Westerly winds and the Southern Ocean CO2 sink

The capacity of the Southern Ocean to absorb anthropogenic CO2 has recently been limited (according to some studies) by an observed increase in the strength of the Southern Hemisphere Westerly Winds (SHW). These are causing turbulent mixing which is drawing CO2 saturated waters from the deep ocean back to the surface, causing a net outgassing. This proposed positive climate feedback between winds and CO2 means that the ocean may no longer function as a net sink of CO2, driving up atmospheric greenhouse gases and accelerating rates of global warming. Thus, reconstructing past changes (and the range of natural variability), in the strength and position of the SHW, and evaluating whether the SHW have modulated the CO2 sink in the past, is now a major priority for palaeoclimate science.

Recognising the urgency of this issue, De Vleeschouwer and ECOLAB have instigated a series of projects studying the history of the SHW around the Southern Ocean from changes in atmospheric dust deposition recorded in peat and lake sediments. So far, these records are from the northern-margin of the SHW at Amsterdam Island and Tierra del Fuego (IPEV-funded programmes: PARAD – PI F. De Vleeschouwer; and PALATIO – PI E. Michel/N. van der Putten, ANR JCJC PI FDV). However, there remains a major gap in our understanding of SHW behaviour in their core belt in the higher latitudes of the Southern Indian Ocean sector. This can be addressed by wind reconstructions from subantarctic islands which lie in the core belt of the SHW. Here we propose a sampling programme on the west coast of Ile de la Possession (Crozet Archipelago) which provides a representative site for the Southern Indian Ocean Sector. This will contribute to international initiatives to reconstruct the SHW in the other sectors (Atlantic, Pacific) to gain a better understanding of the zonal behaviour of the winds in their core-belt.
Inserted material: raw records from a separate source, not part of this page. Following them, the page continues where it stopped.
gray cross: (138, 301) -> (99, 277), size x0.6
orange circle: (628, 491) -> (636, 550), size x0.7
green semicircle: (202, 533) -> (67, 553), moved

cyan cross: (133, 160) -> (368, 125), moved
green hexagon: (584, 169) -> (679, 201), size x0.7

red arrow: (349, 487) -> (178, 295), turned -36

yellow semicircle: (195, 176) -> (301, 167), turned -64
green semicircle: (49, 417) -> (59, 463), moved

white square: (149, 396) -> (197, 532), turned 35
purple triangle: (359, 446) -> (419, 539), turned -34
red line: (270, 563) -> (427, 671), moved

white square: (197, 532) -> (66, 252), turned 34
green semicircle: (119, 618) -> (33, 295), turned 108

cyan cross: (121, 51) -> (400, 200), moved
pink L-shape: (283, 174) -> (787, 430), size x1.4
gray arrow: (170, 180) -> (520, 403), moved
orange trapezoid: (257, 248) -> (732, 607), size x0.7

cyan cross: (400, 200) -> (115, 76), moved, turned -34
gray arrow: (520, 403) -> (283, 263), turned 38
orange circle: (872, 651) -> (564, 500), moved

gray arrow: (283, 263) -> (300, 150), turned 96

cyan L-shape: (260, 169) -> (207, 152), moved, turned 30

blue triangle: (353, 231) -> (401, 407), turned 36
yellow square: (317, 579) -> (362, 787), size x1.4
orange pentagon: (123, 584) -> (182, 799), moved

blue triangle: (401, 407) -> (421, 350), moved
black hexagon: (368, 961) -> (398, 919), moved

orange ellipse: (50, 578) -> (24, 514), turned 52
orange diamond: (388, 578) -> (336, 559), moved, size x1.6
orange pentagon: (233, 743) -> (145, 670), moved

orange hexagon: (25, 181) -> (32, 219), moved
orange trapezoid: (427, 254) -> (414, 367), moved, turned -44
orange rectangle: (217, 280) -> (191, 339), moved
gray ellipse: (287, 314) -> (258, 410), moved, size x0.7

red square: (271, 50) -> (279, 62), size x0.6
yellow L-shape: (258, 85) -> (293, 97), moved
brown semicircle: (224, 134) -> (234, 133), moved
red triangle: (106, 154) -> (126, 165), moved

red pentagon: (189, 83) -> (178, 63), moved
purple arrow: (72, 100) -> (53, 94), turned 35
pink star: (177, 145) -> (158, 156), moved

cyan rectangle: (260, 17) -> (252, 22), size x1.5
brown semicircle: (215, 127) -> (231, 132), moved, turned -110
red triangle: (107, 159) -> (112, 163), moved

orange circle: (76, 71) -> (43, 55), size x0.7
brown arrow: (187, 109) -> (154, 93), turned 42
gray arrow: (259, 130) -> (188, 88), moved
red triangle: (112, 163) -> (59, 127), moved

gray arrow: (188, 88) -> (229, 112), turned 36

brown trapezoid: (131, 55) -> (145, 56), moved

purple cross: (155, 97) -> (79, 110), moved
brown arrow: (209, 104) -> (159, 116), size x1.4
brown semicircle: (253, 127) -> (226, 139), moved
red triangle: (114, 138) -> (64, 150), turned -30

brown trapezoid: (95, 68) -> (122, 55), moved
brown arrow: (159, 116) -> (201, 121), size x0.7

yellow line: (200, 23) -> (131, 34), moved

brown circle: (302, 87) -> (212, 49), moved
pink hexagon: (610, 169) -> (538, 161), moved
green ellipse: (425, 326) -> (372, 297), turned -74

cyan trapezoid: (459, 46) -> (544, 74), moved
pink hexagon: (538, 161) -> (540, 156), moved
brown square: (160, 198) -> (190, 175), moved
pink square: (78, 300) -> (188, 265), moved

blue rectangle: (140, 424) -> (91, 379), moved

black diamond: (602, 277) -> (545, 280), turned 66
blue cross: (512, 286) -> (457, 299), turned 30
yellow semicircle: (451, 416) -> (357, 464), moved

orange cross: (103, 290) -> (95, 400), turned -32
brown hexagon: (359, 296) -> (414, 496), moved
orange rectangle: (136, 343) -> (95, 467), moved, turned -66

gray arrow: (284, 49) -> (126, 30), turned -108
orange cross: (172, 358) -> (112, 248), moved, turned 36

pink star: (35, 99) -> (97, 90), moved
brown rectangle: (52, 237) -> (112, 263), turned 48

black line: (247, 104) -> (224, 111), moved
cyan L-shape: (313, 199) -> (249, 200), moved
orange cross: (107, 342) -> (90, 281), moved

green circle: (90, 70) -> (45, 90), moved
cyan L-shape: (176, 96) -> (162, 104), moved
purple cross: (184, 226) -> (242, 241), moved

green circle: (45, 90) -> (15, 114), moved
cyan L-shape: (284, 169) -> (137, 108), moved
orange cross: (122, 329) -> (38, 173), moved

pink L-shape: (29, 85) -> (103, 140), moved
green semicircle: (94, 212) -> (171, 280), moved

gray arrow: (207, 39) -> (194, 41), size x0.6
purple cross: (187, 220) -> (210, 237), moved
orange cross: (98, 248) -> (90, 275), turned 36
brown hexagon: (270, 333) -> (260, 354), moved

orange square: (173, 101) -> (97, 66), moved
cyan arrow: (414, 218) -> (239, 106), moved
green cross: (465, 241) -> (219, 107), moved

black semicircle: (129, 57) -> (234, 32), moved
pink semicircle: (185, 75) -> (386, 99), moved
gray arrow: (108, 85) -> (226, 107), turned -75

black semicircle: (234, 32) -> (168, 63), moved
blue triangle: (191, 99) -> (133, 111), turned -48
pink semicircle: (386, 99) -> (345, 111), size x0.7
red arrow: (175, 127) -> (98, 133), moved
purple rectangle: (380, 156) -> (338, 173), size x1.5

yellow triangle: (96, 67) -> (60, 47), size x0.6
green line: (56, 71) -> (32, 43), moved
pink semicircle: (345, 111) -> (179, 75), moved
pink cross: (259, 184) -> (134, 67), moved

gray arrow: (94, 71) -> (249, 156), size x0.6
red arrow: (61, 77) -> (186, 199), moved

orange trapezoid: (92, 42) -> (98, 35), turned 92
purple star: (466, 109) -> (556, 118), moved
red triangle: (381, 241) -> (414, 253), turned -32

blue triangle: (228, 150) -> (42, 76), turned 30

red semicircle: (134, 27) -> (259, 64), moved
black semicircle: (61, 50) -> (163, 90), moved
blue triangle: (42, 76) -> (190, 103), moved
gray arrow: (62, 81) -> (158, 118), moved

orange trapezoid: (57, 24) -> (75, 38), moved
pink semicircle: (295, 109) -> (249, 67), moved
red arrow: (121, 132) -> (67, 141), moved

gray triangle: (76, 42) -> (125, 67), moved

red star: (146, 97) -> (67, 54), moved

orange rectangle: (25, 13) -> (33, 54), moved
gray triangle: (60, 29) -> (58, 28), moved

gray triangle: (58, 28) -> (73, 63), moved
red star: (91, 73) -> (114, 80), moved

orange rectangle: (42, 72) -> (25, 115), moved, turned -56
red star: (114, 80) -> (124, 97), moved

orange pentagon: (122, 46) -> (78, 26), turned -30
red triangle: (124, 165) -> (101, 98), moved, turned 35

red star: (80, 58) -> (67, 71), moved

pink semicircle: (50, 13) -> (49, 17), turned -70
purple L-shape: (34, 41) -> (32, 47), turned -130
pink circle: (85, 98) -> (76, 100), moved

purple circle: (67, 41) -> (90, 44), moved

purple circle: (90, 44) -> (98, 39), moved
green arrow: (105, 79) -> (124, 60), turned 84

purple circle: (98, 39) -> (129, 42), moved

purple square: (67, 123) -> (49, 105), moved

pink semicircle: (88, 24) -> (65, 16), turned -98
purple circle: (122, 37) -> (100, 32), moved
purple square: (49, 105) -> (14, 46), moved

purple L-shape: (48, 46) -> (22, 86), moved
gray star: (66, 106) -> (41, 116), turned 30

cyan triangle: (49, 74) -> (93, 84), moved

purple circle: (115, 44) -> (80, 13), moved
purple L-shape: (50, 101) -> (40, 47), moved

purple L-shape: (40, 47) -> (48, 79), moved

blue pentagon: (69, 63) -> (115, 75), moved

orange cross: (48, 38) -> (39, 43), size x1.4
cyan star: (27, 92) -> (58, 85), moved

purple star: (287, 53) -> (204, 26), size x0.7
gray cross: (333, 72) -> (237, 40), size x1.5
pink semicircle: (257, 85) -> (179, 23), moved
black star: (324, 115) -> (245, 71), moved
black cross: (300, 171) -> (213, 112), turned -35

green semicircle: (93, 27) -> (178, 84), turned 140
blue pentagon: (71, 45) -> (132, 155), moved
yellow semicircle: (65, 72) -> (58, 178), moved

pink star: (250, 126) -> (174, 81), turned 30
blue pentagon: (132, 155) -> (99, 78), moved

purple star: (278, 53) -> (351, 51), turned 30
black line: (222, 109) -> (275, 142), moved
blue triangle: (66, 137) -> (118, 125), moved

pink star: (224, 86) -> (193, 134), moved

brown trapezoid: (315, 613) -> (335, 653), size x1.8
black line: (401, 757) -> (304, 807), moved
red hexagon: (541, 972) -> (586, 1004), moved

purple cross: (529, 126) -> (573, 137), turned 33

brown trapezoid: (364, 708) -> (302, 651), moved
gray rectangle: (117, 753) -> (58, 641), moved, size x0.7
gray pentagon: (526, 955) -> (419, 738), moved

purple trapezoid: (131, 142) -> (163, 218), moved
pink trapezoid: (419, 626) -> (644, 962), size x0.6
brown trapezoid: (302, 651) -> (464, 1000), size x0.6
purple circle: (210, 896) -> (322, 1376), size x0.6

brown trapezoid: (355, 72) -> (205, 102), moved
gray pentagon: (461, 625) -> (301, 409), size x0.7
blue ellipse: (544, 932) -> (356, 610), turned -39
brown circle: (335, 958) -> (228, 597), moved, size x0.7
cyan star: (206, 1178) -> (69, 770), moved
Our research involves analysing radiocarbon-dated peat and lake sediments for past changes in mineral aerosols/dust, and sea salt aerosol flux. We do this using geochemical methods (ITRAX core scanning and ICP-MS) together with novel biological proxies (diatom and testate amoebae), which record changes in salinity from wind-driven sea spray. A recent paper by our collaborators in Nature Geoscience has shown that, combined, these proxies provide reliable, independent, reconstructions of changing wind strength. We are focusing on reconstructing changes through the major transition into the current interglacial (last 15ka) and changes in the last 1000 years; periods associated with major shifts in atmospheric CO2 concentrations.

By using agreed international analytical protocols, our wind reconstructions will provide a reliable indicator of past SHW around the Southern Ocean that can be compared with records of CO2 and temperature (in ice cores), and past ocean upwelling (from marine sediment cores). Ultimately, the combined datasets will be compared with Global Climate Model simulations that will help us understand the drivers of past changes in the SHW and atmospheric CO2.